When tolerance to the "anorectic" effect develops, the maximum recommended dose should not be exceeded in an attempt to increase the effect; rather, the drug should be discontinued.
Fenfluramine differs in its pharmacological profile from other "anorectic" drugs with which the prescribing practitioner may be familiar. Correspondingly, there are possible adverse effects not associated with other "anorectics"; such effects include those of diarrhea, sedation, and depression. The possibility of these effects should be weighed against the possible advantage of decreased central nervous system stimulation and/or abuse potential.
There have been four cases of pulmonary hypertension reported in association with fenfluramine use. Two cases were apparently reversible after discontinuation of fenfluramine, but evidence of pulmonary hypertension recurred in one of these patients upon rechallenge with fenfluramine. A third patient was initially improved with nifedipine treatment, but was noted to have increased pulmonary arterial pressure again at a four month follow up visit. Finally, an irreversible and fatal case of pulmonary hypertension has been reported in a patient who had seven 1-month courses of fenfluramine in the twelve years prior to death. Patients taking fenfluramine should be advised to report immediately any deterioration in exercise tolerance.
Use only with caution in hypertension, with monitoring of blood pressure, since evidence is insufficient to rule out a possible adverse effect on blood pressure in some hypertensive patients. The drug is not recommended in severely hypertensive patients. The drug is not recommended for patients with symptomatic cardiovascular disease including arrhythmias.
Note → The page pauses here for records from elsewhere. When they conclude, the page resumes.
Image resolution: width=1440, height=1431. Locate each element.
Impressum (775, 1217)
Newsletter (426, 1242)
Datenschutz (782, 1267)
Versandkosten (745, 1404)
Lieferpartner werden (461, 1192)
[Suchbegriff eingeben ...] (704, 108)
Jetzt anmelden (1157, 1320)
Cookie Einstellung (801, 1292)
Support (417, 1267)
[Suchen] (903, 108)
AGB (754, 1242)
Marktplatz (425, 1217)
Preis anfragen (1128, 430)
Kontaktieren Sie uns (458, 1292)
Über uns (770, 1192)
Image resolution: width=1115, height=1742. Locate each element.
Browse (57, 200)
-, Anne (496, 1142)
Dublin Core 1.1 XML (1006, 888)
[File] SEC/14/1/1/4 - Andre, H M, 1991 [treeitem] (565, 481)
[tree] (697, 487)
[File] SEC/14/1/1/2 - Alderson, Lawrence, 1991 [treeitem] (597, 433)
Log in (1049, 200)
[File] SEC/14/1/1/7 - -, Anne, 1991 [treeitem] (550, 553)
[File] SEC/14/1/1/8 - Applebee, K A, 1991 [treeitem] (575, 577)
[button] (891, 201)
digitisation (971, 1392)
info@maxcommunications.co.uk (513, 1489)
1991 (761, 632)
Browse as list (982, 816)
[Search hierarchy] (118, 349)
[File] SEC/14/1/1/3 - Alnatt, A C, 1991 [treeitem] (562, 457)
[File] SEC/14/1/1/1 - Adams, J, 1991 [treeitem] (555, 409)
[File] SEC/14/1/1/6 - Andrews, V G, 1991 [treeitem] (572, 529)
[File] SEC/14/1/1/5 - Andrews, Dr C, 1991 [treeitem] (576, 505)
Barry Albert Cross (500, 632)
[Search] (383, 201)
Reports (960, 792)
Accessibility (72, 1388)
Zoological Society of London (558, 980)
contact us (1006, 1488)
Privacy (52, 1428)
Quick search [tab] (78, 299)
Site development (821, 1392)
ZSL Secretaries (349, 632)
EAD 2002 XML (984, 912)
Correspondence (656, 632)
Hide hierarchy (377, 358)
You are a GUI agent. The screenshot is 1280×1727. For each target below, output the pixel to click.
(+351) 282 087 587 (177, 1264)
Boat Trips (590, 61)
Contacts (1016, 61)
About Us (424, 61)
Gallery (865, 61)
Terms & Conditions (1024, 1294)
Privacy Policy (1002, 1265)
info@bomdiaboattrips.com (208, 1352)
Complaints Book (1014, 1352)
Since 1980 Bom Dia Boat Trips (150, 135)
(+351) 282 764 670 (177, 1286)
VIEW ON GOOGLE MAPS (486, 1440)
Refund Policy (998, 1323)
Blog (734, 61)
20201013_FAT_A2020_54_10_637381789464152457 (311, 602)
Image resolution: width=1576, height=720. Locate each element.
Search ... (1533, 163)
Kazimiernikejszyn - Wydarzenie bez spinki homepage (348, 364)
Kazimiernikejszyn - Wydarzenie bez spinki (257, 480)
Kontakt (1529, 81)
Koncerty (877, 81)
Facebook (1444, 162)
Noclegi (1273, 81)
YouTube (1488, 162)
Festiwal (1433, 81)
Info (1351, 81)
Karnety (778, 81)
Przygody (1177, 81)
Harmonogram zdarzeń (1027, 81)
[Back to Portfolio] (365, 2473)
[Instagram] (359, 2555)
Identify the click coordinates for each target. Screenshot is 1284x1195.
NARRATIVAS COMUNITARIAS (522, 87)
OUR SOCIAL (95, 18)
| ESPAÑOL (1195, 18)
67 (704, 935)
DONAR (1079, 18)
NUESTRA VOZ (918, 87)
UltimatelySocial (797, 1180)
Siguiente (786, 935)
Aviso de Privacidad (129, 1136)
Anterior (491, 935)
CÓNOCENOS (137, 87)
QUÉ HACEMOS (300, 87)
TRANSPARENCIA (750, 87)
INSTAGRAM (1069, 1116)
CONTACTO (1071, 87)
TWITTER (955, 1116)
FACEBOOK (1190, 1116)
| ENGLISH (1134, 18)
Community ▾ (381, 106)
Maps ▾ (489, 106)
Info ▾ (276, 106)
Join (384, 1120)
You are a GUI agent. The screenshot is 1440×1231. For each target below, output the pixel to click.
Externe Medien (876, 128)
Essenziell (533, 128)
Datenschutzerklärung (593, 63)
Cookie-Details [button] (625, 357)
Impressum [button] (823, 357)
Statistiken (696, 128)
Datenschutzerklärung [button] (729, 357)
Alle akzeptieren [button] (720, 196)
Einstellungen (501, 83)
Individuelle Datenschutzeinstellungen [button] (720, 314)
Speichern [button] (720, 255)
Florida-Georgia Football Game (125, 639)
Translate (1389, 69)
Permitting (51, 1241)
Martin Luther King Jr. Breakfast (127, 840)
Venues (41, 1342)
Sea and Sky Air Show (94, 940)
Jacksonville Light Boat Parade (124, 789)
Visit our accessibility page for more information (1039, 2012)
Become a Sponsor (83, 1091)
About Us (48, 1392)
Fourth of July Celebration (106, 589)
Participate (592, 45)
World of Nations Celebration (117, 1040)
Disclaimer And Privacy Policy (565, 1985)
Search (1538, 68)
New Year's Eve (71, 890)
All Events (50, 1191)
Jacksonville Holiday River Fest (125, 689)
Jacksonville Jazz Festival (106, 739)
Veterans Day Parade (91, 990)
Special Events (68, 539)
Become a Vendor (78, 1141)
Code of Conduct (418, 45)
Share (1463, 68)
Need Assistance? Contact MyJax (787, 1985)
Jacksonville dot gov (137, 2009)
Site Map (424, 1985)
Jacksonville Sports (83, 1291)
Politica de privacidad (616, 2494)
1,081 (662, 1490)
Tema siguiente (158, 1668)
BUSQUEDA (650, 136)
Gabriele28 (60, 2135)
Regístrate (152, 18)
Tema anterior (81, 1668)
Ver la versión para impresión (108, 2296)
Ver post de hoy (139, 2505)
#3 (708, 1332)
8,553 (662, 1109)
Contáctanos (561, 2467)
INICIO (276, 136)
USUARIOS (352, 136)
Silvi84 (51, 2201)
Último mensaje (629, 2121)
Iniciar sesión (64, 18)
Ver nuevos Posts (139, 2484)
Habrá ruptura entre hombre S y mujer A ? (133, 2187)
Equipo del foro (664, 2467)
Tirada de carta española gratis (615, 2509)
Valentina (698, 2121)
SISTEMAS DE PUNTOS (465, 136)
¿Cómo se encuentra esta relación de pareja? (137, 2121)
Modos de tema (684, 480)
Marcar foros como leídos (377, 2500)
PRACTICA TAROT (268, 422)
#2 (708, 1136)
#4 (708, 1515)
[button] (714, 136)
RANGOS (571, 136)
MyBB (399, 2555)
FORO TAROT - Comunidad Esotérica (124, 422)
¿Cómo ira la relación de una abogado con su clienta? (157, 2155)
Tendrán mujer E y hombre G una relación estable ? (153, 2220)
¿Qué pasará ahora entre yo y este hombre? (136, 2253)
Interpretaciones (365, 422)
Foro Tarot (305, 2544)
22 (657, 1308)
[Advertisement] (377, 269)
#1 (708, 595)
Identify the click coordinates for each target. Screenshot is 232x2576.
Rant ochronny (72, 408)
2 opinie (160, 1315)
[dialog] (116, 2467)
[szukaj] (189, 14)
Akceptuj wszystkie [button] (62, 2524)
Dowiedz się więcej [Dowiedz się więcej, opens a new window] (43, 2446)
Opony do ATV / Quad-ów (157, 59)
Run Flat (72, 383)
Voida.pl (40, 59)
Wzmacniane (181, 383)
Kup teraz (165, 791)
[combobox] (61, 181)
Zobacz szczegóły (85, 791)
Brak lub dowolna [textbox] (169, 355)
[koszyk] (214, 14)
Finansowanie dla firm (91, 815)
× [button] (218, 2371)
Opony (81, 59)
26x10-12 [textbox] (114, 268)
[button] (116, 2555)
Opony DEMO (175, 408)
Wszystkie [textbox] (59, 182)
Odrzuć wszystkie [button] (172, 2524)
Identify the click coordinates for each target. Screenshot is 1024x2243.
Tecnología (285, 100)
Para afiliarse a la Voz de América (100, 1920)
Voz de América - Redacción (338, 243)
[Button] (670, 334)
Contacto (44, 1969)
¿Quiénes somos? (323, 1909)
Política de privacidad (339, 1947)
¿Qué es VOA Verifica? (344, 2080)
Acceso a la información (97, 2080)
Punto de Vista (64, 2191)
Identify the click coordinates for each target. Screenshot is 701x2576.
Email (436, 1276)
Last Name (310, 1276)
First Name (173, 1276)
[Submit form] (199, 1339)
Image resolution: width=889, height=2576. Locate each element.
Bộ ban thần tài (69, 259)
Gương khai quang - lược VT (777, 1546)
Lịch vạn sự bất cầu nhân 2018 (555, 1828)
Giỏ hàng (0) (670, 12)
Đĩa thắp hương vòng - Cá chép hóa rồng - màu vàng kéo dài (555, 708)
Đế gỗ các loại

Caution should be exercised in prescribing fenfluramine for patients with a history of mental depression. Further depression of mood may become evident while the patient is on fenfluramine or following withdrawal of fenfluramine. Symptoms of depression occurring immediately following abrupt withdrawal can be readily controlled by reinstituting Fenfluramine HCl, followed by a gradual tapering off of the daily dose.
Information for the Patient
Fenfluramine may impair the ability of the patient to engage in potentially hazardous activities such as operating machinery or driving a motor vehicle (see ADVERSE REACTIONS); the patient should be cautioned accordingly. Patient should also be advised to avoid alcoholic beverages while taking Fenfluramine HCl.
No carcinogenic studies or mutagenic studies have been undertaken with this drug.
Pregnancy Category C
Fenfluramine HCl was shown to produce a questionable embryotoxic effect in rats and a reduced conception rate when given in a dose of 20 times the human dose. However, additional reproduction studies in rats, rabbits, mice, and monkeys at doses up to, respectively, 5 times, 20 times, 1 time, and 5 times the human dose yielded negative results.
There are no adequate and well-controlled studies in pregnant women. Fenfluramine HCl should be used during pregnancy only if the potential benefit justifies the potential risk to the fetus.
Labor and Delivery
The effect of fenfluramine during labor or delivery on the mother and the fetus is unknown. The effect on later growth, development, and functional maturation of the child is unknown.
It is not known whether this drug is excreted in human milk. Because many drugs are excreted in human milk, caution should be exercised when fenfluramine is administered to a nursing mother.
Safety and effectiveness in children below the age of 12 years has not been established.